● Activity: Type out the lines below exactly, pictures excluded.

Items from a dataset
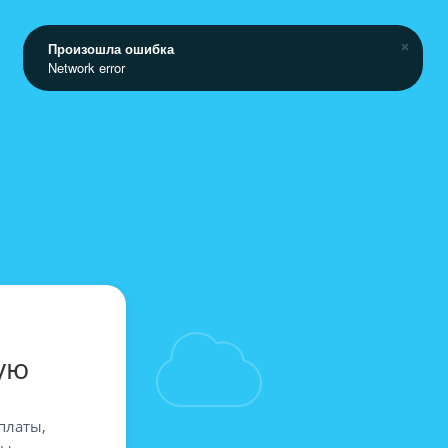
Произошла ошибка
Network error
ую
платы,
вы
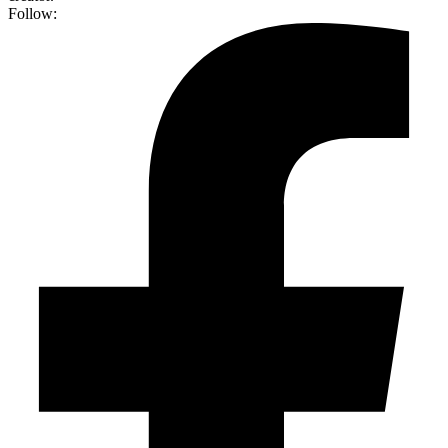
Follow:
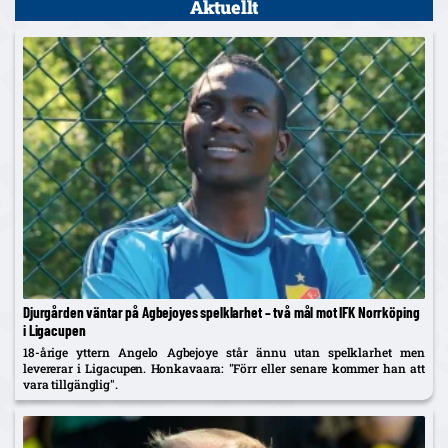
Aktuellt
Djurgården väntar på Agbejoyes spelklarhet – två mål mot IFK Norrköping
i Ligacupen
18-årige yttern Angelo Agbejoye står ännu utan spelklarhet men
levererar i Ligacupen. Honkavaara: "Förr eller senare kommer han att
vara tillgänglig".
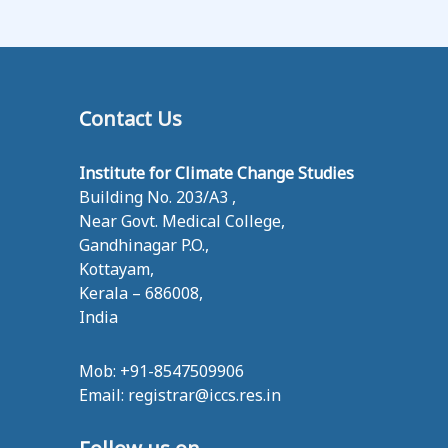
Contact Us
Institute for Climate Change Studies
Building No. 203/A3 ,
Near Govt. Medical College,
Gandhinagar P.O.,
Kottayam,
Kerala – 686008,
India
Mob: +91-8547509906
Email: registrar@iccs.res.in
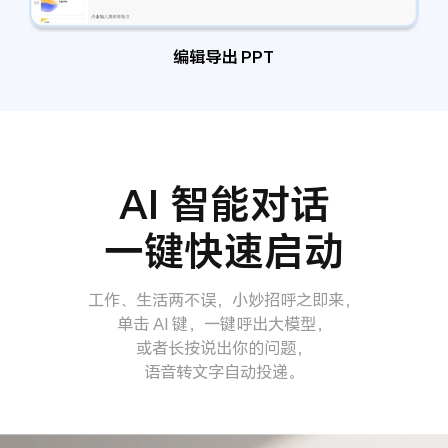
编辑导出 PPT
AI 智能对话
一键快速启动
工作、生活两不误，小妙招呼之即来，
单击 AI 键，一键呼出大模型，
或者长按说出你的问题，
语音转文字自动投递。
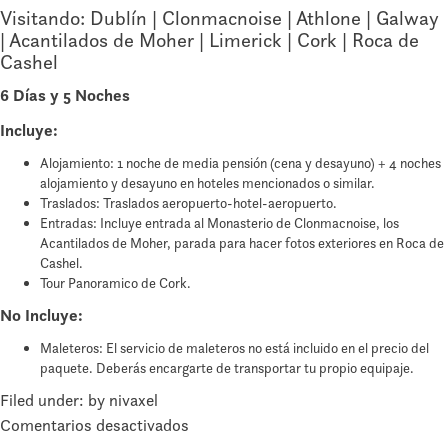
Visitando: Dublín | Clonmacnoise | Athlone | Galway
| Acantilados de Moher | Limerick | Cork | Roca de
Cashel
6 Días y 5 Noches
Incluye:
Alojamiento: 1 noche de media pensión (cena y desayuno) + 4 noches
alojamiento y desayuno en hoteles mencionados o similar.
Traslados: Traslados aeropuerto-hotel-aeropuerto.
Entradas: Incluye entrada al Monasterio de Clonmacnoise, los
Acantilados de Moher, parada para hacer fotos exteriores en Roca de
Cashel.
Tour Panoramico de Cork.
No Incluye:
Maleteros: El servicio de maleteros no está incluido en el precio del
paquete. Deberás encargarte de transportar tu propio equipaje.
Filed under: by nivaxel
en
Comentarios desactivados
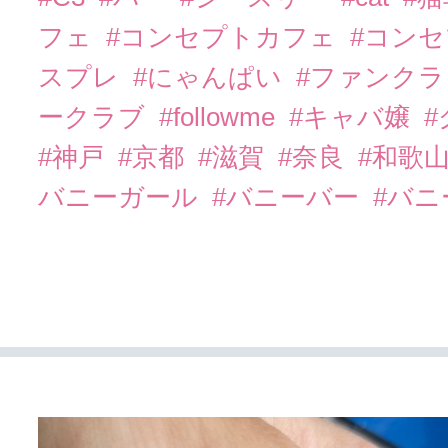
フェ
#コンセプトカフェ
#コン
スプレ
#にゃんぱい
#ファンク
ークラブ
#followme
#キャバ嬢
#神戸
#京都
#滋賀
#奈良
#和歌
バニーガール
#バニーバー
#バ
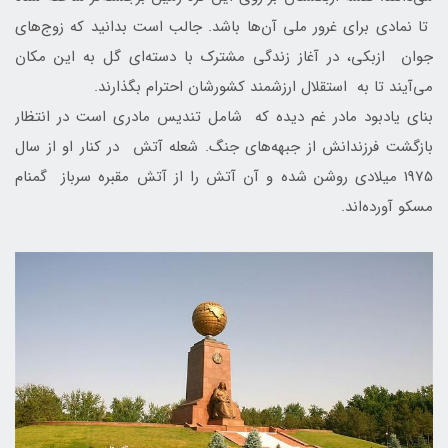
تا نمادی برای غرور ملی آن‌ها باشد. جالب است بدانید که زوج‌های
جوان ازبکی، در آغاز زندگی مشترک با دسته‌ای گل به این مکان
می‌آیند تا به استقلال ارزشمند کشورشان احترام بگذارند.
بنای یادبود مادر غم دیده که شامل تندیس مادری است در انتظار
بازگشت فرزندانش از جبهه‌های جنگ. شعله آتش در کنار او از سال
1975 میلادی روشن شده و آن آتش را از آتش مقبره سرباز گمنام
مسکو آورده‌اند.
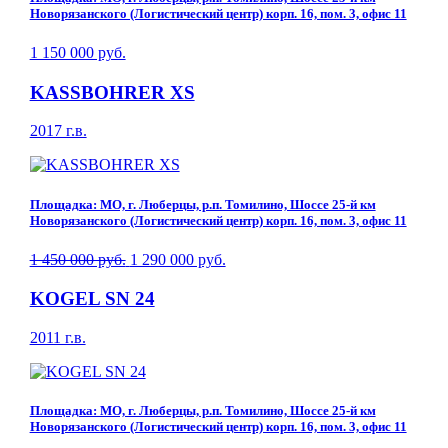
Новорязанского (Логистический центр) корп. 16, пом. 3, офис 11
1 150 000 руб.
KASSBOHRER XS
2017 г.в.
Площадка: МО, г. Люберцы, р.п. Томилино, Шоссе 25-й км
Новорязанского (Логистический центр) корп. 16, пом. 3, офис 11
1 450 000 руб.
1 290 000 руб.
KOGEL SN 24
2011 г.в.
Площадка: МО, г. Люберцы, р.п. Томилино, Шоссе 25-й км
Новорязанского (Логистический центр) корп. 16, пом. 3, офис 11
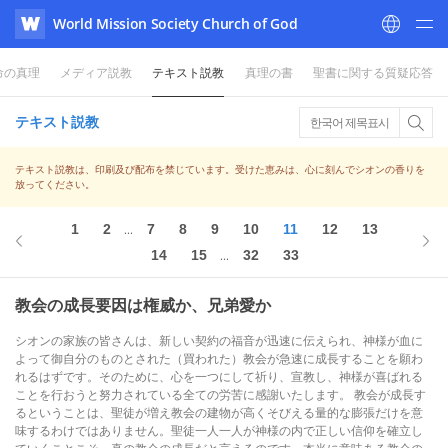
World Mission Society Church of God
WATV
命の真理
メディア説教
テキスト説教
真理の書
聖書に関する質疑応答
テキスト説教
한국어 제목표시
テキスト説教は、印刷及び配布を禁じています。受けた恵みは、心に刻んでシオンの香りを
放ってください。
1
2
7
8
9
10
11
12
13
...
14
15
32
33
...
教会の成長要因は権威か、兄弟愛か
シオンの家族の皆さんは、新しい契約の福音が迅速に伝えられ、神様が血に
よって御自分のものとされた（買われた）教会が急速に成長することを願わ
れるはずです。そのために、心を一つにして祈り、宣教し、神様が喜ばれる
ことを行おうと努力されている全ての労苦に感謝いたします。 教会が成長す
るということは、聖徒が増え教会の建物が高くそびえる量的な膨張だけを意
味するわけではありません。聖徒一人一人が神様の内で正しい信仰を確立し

● Result of the exercise:
Произошла ошибка
Network error
ую
платы,
вы
Follow:
Aktuellt
Djurgården väntar på Agbejoyes spelklarhet – två mål mot IFK Norrköping
i Ligacupen
18-årige yttern Angelo Agbejoye står ännu utan spelklarhet men
levererar i Ligacupen. Honkavaara: "Förr eller senare kommer han att
vara tillgänglig".
Contact Us
Institute for Climate Change Studies
Building No. 203/A3 ,
Near Govt. Medical College,
Gandhinagar P.O.,
Kottayam,
Kerala – 686008,
India
Mob: +91-8547509906
Email: registrar@iccs.res.in
编辑导出 PPT
AI 智能对话
一键快速启动
工作、生活两不误，小妙招呼之即来，
单击 AI 键，一键呼出大模型，
或者长按说出你的问题，
语音转文字自动投递。
Visitando: Dublín | Clonmacnoise | Athlone | Galway
| Acantilados de Moher | Limerick | Cork | Roca de
Cashel
6 Días y 5 Noches
Incluye:
Alojamiento: 1 noche de media pensión (cena y desayuno) + 4 noches
alojamiento y desayuno en hoteles mencionados o similar.
Traslados: Traslados aeropuerto-hotel-aeropuerto.
Entradas: Incluye entrada al Monasterio de Clonmacnoise, los
Acantilados de Moher, parada para hacer fotos exteriores en Roca de
Cashel.
Tour Panoramico de Cork.
No Incluye:
Maleteros: El servicio de maleteros no está incluido en el precio del
paquete. Deberás encargarte de transportar tu propio equipaje.
Filed under: by nivaxel
en
Comentarios desactivados
フェ
#コンセプトカフェ
#コン
スプレ
#にゃんぱい
#ファンク
ークラブ
#followme
#キャバ嬢
#神戸
#京都
#滋賀
#奈良
#和歌
バニーガール
#バニーバー
#バ
تا نمادی برای غرور ملی آن‌ها باشد. جالب است بدانید که زوج‌های
جوان ازبکی، در آغاز زندگی مشترک با دسته‌ای گل به این مکان
می‌آیند تا به استقلال ارزشمند کشورشان احترام بگذارند.
بنای یادبود مادر غم دیده که شامل تندیس مادری است در انتظار
بازگشت فرزندانش از جبهه‌های جنگ. شعله آتش در کنار او از سال
1975 میلادی روشن شده و آن آتش را از آتش مقبره سرباز گمنام
مسکو آورده‌اند.
Новорязанского (Логистический центр) корп. 16, пом. 3, офис 11
1 150 000 руб.
KASSBOHRER XS
2017 г.в.
Площадка: МО, г. Люберцы, р.п. Томилино, Шоссе 25-й км
Новорязанского (Логистический центр) корп. 16, пом. 3, офис 11
1 450 000 руб.
1 290 000 руб.
KOGEL SN 24
2011 г.в.
Площадка: МО, г. Люберцы, р.п. Томилино, Шоссе 25-й км
Новорязанского (Логистический центр) корп. 16, пом. 3, офис 11
World Mission Society Church of God
WATV
命の真理
メディア説教
テキスト説教
真理の書
聖書に関する質疑応答
テキスト説教
한국어 제목표시
テキスト説教は、印刷及び配布を禁じています。受けた恵みは、心に刻んでシオンの香りを
放ってください。
1
2
7
8
9
10
11
12
13
...
14
15
32
33
...
教会の成長要因は権威か、兄弟愛か
シオンの家族の皆さんは、新しい契約の福音が迅速に伝えられ、神様が血に
よって御自分のものとされた（買われた）教会が急速に成長することを願わ
れるはずです。そのために、心を一つにして祈り、宣教し、神様が喜ばれる
ことを行おうと努力されている全ての労苦に感謝いたします。 教会が成長す
るということは、聖徒が増え教会の建物が高くそびえる量的な膨張だけを意
味するわけではありません。聖徒一人一人が神様の内で正しい信仰を確立し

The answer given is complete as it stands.